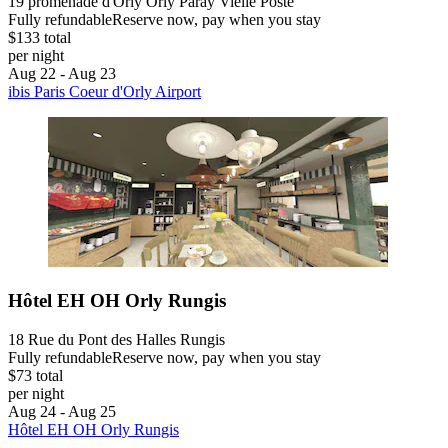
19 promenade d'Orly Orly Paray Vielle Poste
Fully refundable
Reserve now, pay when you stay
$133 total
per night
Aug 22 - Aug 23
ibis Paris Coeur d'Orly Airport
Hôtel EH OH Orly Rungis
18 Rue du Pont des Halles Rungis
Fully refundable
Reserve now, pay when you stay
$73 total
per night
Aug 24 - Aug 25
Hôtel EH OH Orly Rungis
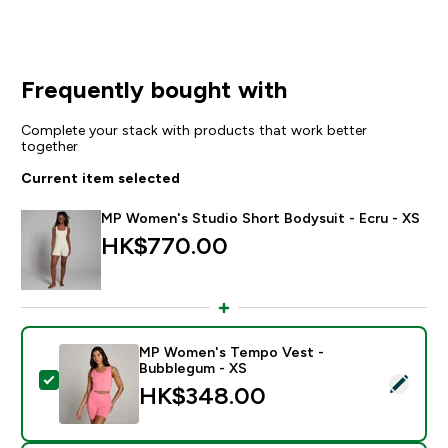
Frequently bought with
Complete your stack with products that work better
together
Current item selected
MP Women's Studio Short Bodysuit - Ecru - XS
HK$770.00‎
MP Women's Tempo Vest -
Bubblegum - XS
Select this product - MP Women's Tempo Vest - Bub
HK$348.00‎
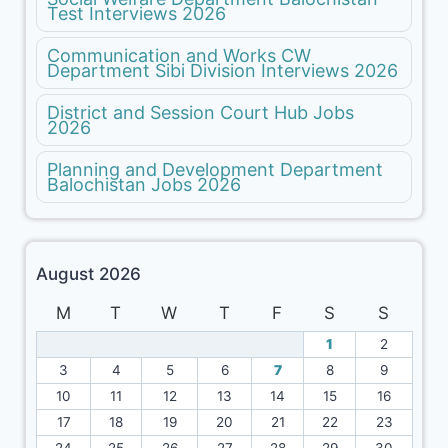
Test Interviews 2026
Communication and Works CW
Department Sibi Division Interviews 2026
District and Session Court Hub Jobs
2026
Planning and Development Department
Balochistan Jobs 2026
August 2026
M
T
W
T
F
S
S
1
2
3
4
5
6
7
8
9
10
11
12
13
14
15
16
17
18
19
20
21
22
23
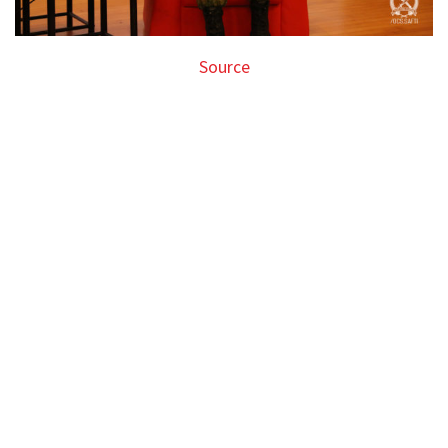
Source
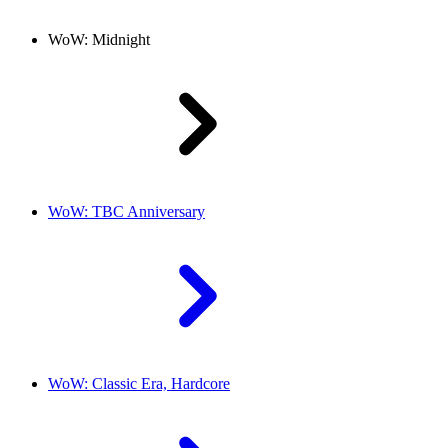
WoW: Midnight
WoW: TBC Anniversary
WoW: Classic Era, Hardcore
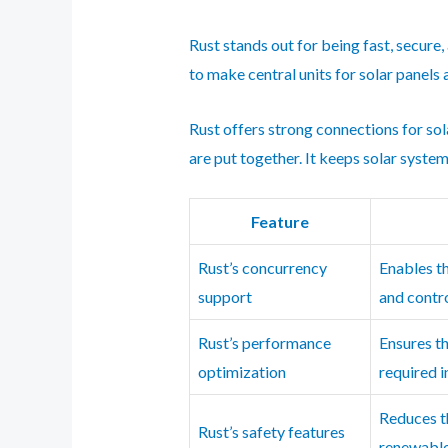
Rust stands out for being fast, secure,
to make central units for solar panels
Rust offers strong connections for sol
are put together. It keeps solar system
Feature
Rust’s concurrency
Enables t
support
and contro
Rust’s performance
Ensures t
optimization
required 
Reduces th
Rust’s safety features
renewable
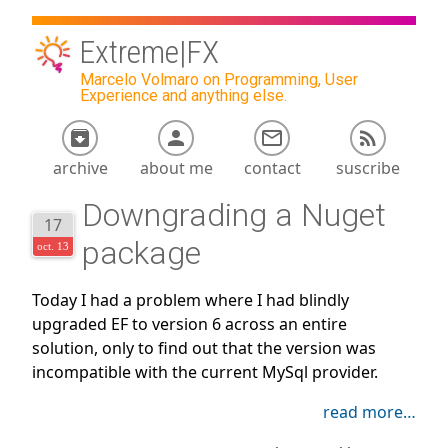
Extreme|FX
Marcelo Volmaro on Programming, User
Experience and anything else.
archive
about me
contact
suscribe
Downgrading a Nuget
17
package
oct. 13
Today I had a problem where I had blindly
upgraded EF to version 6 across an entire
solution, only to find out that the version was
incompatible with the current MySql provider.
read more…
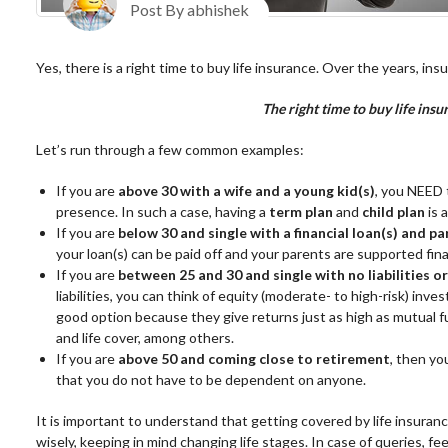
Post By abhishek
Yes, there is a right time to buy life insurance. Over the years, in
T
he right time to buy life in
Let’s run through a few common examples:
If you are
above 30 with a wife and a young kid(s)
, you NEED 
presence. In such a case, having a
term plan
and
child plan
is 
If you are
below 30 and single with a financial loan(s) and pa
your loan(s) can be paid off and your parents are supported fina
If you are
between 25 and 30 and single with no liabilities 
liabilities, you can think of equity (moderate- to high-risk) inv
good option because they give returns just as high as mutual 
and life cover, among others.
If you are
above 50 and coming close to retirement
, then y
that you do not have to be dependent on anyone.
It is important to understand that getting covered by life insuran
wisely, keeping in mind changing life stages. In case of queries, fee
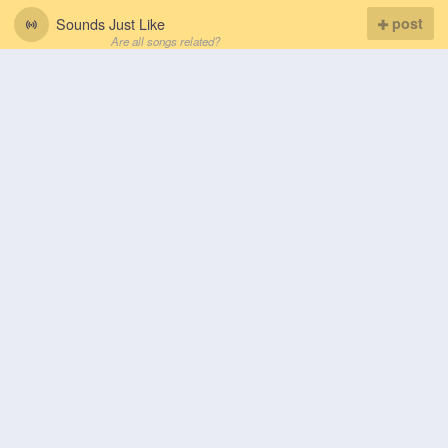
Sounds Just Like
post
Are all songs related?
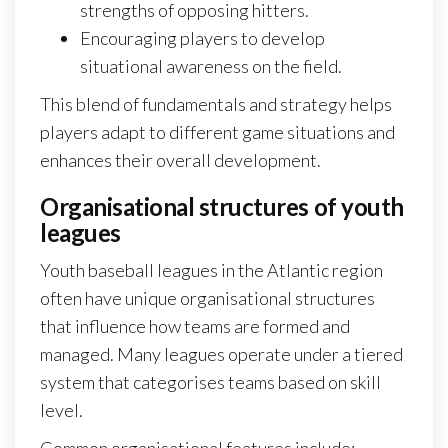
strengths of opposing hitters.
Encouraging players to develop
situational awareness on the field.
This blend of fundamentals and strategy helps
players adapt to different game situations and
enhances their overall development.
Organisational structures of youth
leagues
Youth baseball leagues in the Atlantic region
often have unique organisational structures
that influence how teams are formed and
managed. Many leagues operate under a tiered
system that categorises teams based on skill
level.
++++++++++
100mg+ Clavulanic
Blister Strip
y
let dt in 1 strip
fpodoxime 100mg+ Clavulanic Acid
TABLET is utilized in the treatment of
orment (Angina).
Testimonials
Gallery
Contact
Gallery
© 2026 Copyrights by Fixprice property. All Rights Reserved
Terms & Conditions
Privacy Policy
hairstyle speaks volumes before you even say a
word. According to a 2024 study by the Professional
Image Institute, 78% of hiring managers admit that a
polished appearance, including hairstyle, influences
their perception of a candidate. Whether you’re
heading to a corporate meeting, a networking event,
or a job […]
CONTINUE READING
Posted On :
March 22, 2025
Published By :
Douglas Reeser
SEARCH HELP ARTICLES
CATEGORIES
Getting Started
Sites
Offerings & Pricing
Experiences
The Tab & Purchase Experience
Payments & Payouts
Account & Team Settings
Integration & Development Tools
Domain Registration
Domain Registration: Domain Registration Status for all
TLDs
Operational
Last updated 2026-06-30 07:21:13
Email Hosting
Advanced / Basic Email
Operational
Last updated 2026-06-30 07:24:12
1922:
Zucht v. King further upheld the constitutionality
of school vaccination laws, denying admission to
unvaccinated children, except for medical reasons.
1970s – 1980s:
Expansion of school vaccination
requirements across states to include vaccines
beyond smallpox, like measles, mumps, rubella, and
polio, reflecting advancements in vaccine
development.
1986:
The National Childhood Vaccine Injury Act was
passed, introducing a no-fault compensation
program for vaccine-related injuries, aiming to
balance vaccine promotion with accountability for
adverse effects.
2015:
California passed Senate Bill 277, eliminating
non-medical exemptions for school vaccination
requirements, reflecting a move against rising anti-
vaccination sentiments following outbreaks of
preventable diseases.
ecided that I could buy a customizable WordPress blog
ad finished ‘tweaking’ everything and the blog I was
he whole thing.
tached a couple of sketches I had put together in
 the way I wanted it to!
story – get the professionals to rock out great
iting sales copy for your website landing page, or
++++++++++
What is needed:
Go down the entries above from the line containing "Balochistan Jobs 2026" to the line containing "Rust stands out" and write out each line exactly, leaving pictures out.

Answer to the exercise:
Balochistan Jobs 2026
August 2026
M
T
W
T
F
S
S
1
2
3
4
5
6
7
8
9
10
11
12
13
14
15
16
17
18
19
20
21
22
23
Source
WoW: Midnight
WoW: TBC Anniversary
WoW: Classic Era, Hardcore
Rust stands out for being fast, secure,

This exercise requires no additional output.